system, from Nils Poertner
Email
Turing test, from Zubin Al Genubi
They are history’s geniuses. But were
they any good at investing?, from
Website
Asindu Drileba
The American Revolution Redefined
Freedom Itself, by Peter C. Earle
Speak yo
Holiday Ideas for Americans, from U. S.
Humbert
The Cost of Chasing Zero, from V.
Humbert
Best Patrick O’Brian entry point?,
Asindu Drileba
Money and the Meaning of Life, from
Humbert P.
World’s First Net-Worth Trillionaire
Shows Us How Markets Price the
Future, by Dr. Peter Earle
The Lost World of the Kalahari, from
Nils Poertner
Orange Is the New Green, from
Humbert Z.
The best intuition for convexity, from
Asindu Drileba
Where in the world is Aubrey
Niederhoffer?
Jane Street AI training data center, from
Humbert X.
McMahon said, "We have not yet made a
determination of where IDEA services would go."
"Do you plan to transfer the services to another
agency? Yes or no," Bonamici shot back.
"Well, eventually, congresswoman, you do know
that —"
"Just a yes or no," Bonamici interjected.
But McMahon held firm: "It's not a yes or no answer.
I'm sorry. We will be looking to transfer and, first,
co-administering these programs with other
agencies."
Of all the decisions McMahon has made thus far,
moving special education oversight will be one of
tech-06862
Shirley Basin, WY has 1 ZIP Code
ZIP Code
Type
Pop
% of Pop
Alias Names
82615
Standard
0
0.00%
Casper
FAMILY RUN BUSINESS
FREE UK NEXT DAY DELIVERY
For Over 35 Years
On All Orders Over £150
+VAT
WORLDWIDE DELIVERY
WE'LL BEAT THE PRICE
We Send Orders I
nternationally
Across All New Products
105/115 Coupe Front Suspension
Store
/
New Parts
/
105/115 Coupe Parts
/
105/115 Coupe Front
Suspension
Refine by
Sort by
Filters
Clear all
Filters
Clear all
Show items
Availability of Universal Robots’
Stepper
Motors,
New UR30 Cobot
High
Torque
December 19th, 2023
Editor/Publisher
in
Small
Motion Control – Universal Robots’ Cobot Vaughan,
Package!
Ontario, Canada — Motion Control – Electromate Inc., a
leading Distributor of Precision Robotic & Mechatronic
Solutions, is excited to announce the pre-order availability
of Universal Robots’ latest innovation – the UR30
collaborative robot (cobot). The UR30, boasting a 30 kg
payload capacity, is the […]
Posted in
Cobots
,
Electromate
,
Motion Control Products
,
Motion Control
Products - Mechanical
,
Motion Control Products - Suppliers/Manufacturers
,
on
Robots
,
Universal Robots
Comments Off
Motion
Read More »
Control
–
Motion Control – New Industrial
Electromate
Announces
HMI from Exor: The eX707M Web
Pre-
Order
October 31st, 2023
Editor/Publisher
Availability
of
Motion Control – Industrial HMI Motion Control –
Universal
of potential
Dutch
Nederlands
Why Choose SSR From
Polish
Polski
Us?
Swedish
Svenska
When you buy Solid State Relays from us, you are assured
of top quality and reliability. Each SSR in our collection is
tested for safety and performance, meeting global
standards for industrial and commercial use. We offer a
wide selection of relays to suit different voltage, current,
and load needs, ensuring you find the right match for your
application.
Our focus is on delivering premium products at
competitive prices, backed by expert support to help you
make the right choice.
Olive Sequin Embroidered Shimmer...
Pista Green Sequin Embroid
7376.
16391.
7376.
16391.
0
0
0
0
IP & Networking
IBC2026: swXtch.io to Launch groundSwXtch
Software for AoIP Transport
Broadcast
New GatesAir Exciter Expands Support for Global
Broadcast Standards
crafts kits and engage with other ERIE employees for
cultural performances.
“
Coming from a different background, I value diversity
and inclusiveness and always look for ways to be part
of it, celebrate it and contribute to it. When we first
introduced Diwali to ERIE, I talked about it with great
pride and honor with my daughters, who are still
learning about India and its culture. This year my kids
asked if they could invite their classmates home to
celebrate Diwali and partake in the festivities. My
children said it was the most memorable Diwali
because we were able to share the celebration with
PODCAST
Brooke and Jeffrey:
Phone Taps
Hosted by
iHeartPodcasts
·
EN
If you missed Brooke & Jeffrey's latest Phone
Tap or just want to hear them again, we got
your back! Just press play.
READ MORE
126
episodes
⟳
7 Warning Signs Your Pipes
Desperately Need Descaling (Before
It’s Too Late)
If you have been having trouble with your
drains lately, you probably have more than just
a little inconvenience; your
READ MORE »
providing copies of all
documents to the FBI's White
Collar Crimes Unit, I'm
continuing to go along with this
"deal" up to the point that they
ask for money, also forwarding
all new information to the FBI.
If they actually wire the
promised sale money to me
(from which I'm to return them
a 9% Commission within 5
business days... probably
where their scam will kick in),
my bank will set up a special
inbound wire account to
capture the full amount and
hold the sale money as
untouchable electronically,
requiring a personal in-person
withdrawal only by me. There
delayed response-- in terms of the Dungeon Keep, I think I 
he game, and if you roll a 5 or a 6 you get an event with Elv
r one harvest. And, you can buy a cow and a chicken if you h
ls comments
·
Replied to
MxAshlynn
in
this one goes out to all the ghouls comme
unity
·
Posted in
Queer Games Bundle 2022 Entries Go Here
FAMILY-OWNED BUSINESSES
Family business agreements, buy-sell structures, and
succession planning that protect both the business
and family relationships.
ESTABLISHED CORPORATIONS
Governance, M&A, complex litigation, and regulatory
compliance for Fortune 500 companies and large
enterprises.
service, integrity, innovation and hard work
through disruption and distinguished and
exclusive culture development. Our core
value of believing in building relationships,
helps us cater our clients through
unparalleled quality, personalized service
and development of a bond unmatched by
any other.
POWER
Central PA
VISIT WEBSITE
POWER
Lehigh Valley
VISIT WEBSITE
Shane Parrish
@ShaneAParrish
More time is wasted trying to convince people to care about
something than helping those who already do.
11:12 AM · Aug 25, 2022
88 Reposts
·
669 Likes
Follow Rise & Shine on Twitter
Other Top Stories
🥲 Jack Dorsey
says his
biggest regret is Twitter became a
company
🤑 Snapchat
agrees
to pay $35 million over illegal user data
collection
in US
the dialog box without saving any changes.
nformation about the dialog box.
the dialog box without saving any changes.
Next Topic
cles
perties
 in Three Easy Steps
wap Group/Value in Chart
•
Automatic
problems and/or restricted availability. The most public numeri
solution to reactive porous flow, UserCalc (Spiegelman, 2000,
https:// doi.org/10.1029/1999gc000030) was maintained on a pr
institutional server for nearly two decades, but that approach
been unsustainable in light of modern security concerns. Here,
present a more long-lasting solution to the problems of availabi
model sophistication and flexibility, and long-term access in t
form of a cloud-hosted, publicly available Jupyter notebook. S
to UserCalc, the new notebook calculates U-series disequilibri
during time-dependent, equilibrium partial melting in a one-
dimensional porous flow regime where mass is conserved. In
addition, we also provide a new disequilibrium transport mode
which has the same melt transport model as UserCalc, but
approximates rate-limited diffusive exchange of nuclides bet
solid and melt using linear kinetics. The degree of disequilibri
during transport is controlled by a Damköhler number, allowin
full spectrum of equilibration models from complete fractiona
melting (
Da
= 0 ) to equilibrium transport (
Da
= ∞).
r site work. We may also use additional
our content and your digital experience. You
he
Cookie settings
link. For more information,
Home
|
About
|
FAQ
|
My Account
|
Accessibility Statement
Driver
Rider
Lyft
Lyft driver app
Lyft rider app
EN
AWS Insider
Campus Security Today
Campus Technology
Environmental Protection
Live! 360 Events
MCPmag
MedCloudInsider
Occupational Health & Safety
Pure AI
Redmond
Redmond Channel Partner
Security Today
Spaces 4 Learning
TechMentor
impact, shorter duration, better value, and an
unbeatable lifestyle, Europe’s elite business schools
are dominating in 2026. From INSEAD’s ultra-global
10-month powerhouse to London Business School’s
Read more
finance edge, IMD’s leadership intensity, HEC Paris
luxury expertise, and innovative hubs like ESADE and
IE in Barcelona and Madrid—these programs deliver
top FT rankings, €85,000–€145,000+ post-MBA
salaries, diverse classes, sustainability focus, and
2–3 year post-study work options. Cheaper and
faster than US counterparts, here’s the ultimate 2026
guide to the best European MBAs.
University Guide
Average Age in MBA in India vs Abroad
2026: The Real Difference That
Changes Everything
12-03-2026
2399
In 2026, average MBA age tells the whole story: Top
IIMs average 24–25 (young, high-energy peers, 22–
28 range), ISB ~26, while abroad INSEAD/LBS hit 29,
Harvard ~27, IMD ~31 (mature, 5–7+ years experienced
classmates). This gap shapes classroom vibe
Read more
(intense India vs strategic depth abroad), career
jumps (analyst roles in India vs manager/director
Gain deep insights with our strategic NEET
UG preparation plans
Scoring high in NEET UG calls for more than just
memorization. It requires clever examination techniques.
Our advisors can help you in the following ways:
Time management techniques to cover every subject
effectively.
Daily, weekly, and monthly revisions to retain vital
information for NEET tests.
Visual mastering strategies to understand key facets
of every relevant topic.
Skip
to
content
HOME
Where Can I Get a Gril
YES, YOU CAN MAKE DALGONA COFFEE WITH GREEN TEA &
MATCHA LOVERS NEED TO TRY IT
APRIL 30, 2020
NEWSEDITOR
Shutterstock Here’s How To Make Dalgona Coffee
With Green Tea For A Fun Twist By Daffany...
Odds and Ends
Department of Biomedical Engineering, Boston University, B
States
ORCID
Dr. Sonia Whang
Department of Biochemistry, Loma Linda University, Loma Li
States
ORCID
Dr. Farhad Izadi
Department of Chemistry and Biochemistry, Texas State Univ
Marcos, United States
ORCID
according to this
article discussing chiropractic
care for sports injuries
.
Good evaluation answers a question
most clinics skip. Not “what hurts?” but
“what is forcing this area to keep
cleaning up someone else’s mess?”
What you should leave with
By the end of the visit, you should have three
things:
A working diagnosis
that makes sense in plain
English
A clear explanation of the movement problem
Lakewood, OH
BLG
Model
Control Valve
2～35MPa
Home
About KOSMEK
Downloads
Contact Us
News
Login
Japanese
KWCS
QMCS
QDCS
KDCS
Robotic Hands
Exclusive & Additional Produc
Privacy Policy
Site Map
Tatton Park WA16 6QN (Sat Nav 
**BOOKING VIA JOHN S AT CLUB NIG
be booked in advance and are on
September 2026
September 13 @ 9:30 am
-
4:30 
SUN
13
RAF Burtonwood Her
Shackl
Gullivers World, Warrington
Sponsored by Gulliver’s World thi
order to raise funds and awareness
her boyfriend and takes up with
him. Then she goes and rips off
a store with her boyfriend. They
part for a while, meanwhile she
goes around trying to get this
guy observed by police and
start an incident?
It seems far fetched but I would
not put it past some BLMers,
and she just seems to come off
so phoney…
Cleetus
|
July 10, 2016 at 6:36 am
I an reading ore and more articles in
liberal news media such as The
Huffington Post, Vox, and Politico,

→ **TASK DESCRIPTION**: The lines to retype run from the start of the entries through the line containing "World’s First Net-Worth Trillionaire"; reproduce them exactly and add nothing.

→ **RESULT OF THE TASK**:
system, from Nils Poertner
Email
Turing test, from Zubin Al Genubi
They are history’s geniuses. But were
they any good at investing?, from
Website
Asindu Drileba
The American Revolution Redefined
Freedom Itself, by Peter C. Earle
Speak yo
Holiday Ideas for Americans, from U. S.
Humbert
The Cost of Chasing Zero, from V.
Humbert
Best Patrick O’Brian entry point?,
Asindu Drileba
Money and the Meaning of Life, from
Humbert P.
World’s First Net-Worth Trillionaire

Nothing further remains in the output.